In un contesto europeo sempre più attento alla cybersecurity e alla protezione dei dati personali, le figure del Data Protection Officer (DPO) e dell’IT Manager assumono ruoli centrali e complementari. Tuttavia, proprio questa vicinanza operativa può generare conflitti d’interesse, soprattutto quando entrambi i ruoli vengono ricoperti dalla stessa persona o dallo stesso fornitore esterno.
Il Regolamento Generale sulla Protezione dei Dati (GDPR) stabilisce che il DPO deve essere indipendente, autonomo e libero da conflitti di interesse (art. 38, par. 6). Il suo compito è vigilare sul rispetto della normativa in materia di protezione dei dati, anche sulle attività dell’IT Manager.
Con l’entrata in vigore della Direttiva NIS2, che impone nuovi obblighi di sicurezza informatica alle aziende, il ruolo dell’IT Manager si è rafforzato, diventando il fulcro operativo della protezione delle infrastrutture digitali. Ma questa convergenza di responsabilità può diventare un problema quando chi implementa la sicurezza è anche chi dovrebbe controllarla.

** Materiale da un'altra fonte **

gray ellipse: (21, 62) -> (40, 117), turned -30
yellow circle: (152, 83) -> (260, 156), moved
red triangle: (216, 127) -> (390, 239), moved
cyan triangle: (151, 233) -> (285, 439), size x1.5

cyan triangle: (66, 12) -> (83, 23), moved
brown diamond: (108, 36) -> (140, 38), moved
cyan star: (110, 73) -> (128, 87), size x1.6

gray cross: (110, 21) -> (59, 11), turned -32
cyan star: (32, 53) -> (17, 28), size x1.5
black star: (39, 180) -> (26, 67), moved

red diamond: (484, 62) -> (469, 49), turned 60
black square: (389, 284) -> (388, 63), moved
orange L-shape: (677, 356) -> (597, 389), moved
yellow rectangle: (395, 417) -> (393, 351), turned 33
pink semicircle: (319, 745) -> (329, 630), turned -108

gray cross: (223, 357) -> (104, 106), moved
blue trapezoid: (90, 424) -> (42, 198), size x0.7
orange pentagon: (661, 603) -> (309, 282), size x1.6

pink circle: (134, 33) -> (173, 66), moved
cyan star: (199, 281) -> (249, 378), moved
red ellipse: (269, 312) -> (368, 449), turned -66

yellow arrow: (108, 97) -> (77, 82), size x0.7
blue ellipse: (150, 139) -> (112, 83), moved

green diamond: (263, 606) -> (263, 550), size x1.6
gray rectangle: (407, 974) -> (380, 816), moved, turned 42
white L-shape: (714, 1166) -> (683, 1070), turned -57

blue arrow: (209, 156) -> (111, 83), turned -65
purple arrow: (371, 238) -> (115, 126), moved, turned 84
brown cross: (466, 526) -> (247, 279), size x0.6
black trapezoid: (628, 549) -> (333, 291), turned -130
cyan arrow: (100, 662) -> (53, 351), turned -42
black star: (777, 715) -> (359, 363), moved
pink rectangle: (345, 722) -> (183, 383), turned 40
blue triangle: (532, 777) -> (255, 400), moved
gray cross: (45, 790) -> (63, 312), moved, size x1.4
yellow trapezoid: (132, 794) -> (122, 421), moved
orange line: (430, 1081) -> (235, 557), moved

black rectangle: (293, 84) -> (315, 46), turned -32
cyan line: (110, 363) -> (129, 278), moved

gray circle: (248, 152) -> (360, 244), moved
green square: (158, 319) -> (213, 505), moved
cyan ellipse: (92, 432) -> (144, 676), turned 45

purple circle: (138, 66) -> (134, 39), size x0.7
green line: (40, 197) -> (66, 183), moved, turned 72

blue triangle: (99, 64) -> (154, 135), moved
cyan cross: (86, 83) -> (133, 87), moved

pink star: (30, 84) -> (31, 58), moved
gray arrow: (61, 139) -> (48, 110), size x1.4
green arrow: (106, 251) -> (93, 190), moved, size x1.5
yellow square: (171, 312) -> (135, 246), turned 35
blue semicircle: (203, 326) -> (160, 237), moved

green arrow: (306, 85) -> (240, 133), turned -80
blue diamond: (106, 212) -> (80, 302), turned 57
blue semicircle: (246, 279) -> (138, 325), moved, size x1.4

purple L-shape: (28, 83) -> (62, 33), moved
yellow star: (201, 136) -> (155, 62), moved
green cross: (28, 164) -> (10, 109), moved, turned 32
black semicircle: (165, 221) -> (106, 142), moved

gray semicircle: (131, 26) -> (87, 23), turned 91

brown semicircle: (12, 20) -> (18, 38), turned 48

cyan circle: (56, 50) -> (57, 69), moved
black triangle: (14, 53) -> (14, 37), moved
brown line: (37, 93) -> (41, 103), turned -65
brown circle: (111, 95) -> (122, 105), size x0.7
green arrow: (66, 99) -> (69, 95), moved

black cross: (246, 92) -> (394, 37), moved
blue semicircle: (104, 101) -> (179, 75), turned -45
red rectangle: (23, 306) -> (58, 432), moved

Sempre più spesso, società di consulenza offrono pacchetti “chiavi in mano” in cui forniscono sia il servizio di DPO che quello di gestione IT. Questa prassi, seppur conveniente per le aziende clienti, mina l’etica professionale e viola lo spirito delle normative europee, che impongono la separazione tra controllore e controllato.
Il Garante per la protezione dei dati personali e l’EDPB (European Data Protection Board) hanno più volte ribadito che il DPO non può autovalutare il proprio operato o quello dell’organizzazione a cui appartiene. L’indipendenza è un requisito imprescindibile per garantire la reale efficacia della funzione di controllo.
Molte PMI non sono pienamente consapevoli dei rischi legati al conflitto di interessi. Spesso, affidandosi a fornitori esterni che ricoprono entrambi i ruoli, credono di essere in regola, ma in realtà espongono l’organizzazione a sanzioni, vulnerabilità e danni reputazionali.
È quindi fondamentale promuovere una cultura della compliance etica e normativa, sensibilizzando le imprese sulla necessità di distinguere chiaramente i ruoli.
Serve un’azione concreta da parte delle autorità competenti – come il Garante Privacy e l’ACN (Agenzia per la Cybersicurezza Nazionale) – per rafforzare i controlli e pubblicare linee guida più chiare e vincolanti.
Solo così si potrà rispondere alla domanda cruciale:
Chi controlla il controllore?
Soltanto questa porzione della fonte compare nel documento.